Extracted page text data:
⟨

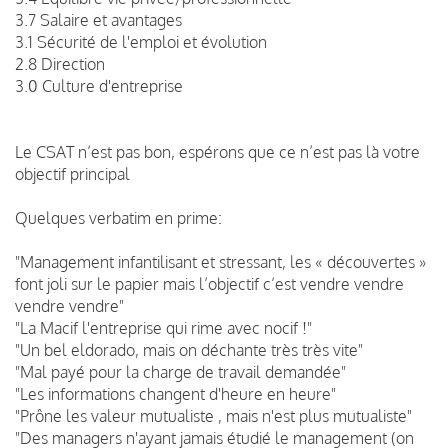
3.7 Salaire et avantages
3.1 Sécurité de l'emploi et évolution
2.8 Direction
3.0 Culture d'entreprise
Le CSAT n’est pas bon, espérons que ce n’est pas là votre
objectif principal
Quelques verbatim en prime:
"Management infantilisant et stressant, les « découvertes »
font joli sur le papier mais l’objectif c’est vendre vendre
vendre vendre"
"La Macif l'entreprise qui rime avec nocif !"
"Un bel eldorado, mais on déchante très très vite"
"Mal payé pour la charge de travail demandée"
"Les informations changent d'heure en heure"
"Prône les valeur mutualiste , mais n'est plus mutualiste"
"Des managers n'ayant jamais étudié le management (on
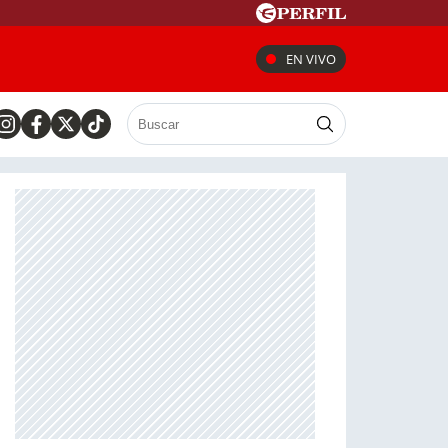
EN VIVO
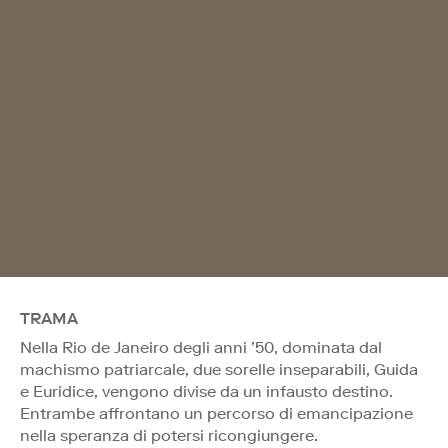
TRAMA
Nella Rio de Janeiro degli anni ’50, dominata dal
machismo patriarcale, due sorelle inseparabili, Guida
e Euridice, vengono divise da un infausto destino.
Entrambe affrontano un percorso di emancipazione
nella speranza di potersi ricongiungere.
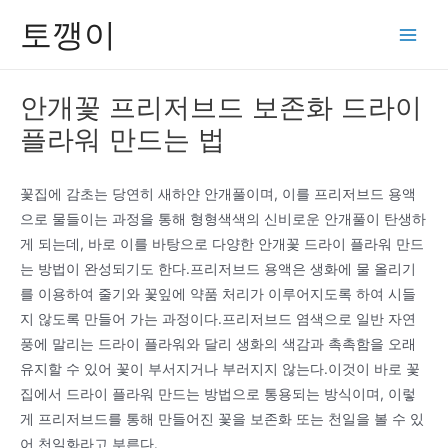
콘
토깽이
텐
Main
츠
Men
로
안개꽃 프리저브드 보존화 드라이
건
플라워 만드는 법
너
뛰
기
꽃집에 감초는 당연히 새하얀 안개풀이며, 이를 프리저브드 용액
으로 물들이는 과정을 통해 형형색색의 신비로운 안개풀이 탄생하
게 되는데, 바로 이를 바탕으로 다양한 안개꽃 드라이 플라워 만드
는 방법이 완성되기도 한다.프리저브드 용액은 생화에 물 올리기
를 이용하여 줄기와 꽃잎에 약품 처리가 이루어지도록 하여 시들
지 않도록 만들어 가는 과정이다.프리저브드 염색으로 일반 자연
풍에 말리는 드라이 플라워와 달리 생화의 색감과 촉촉함을 오래
유지할 수 있어 꽃이 부서지거나 부러지지 않는다.이것이 바로 꽃
집에서 드라이 플라워 만드는 방법으로 통용되는 방식이며, 이렇
게 프리저브드를 통해 만들어진 꽃을 보존화 또는 천일을 볼 수 있
어 천일화라고 부른다.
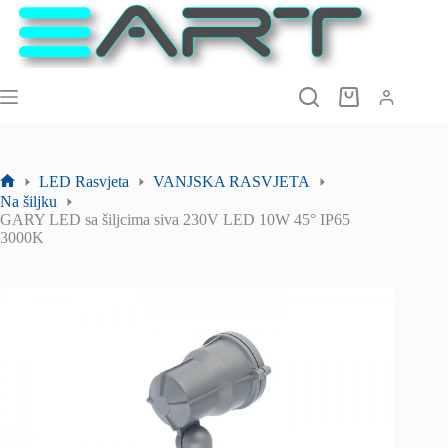
Preskoči
na
sadržaj
Košarica
LED Rasvjeta
VANJSKA RASVJETA
Početna
Na šiljku
stranica
GARY LED sa šiljcima siva 230V LED 10W 45° IP65
3000K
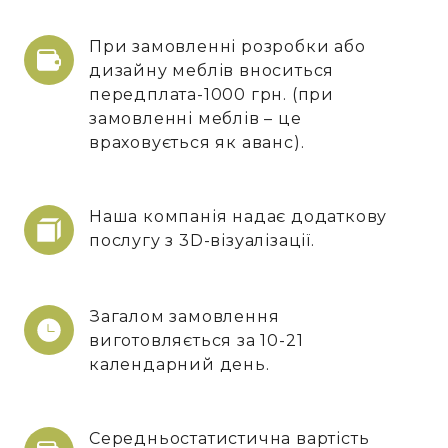
При замовленні розробки або
дизайну меблів вноситься
передплата-1000 грн. (при
замовленні меблів – це
враховується як аванс).
Наша компанія надає додаткову
послугу з 3D-візуалізації.
Загалом замовлення
виготовляється за 10-21
календарний день.
Середньостатистична вартість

⟩

Requirement: Omit every image. Quote each record exactly.

Your response:
3.7 Salaire et avantages
3.1 Sécurité de l'emploi et évolution
2.8 Direction
3.0 Culture d'entreprise
Le CSAT n’est pas bon, espérons que ce n’est pas là votre
objectif principal
Quelques verbatim en prime:
"Management infantilisant et stressant, les « découvertes »
font joli sur le papier mais l’objectif c’est vendre vendre
vendre vendre"
"La Macif l'entreprise qui rime avec nocif !"
"Un bel eldorado, mais on déchante très très vite"
"Mal payé pour la charge de travail demandée"
"Les informations changent d'heure en heure"
"Prône les valeur mutualiste , mais n'est plus mutualiste"
"Des managers n'ayant jamais étudié le management (on
EN VIVO
TRAMA
Nella Rio de Janeiro degli anni ’50, dominata dal
machismo patriarcale, due sorelle inseparabili, Guida
e Euridice, vengono divise da un infausto destino.
Entrambe affrontano un percorso di emancipazione
nella speranza di potersi ricongiungere.
콘
토깽이
텐
Main
츠
Men
로
안개꽃 프리저브드 보존화 드라이
건
플라워 만드는 법
너
뛰
기
꽃집에 감초는 당연히 새하얀 안개풀이며, 이를 프리저브드 용액
으로 물들이는 과정을 통해 형형색색의 신비로운 안개풀이 탄생하
게 되는데, 바로 이를 바탕으로 다양한 안개꽃 드라이 플라워 만드
는 방법이 완성되기도 한다.프리저브드 용액은 생화에 물 올리기
를 이용하여 줄기와 꽃잎에 약품 처리가 이루어지도록 하여 시들
지 않도록 만들어 가는 과정이다.프리저브드 염색으로 일반 자연
풍에 말리는 드라이 플라워와 달리 생화의 색감과 촉촉함을 오래
유지할 수 있어 꽃이 부서지거나 부러지지 않는다.이것이 바로 꽃
집에서 드라이 플라워 만드는 방법으로 통용되는 방식이며, 이렇
게 프리저브드를 통해 만들어진 꽃을 보존화 또는 천일을 볼 수 있
어 천일화라고 부른다.
Preskoči
na
sadržaj
Košarica
LED Rasvjeta
VANJSKA RASVJETA
Početna
Na šiljku
stranica
GARY LED sa šiljcima siva 230V LED 10W 45° IP65
3000K
При замовленні розробки або
дизайну меблів вноситься
передплата-1000 грн. (при
замовленні меблів – це
враховується як аванс).
Наша компанія надає додаткову
послугу з 3D-візуалізації.
Загалом замовлення
виготовляється за 10-21
календарний день.
Середньостатистична вартість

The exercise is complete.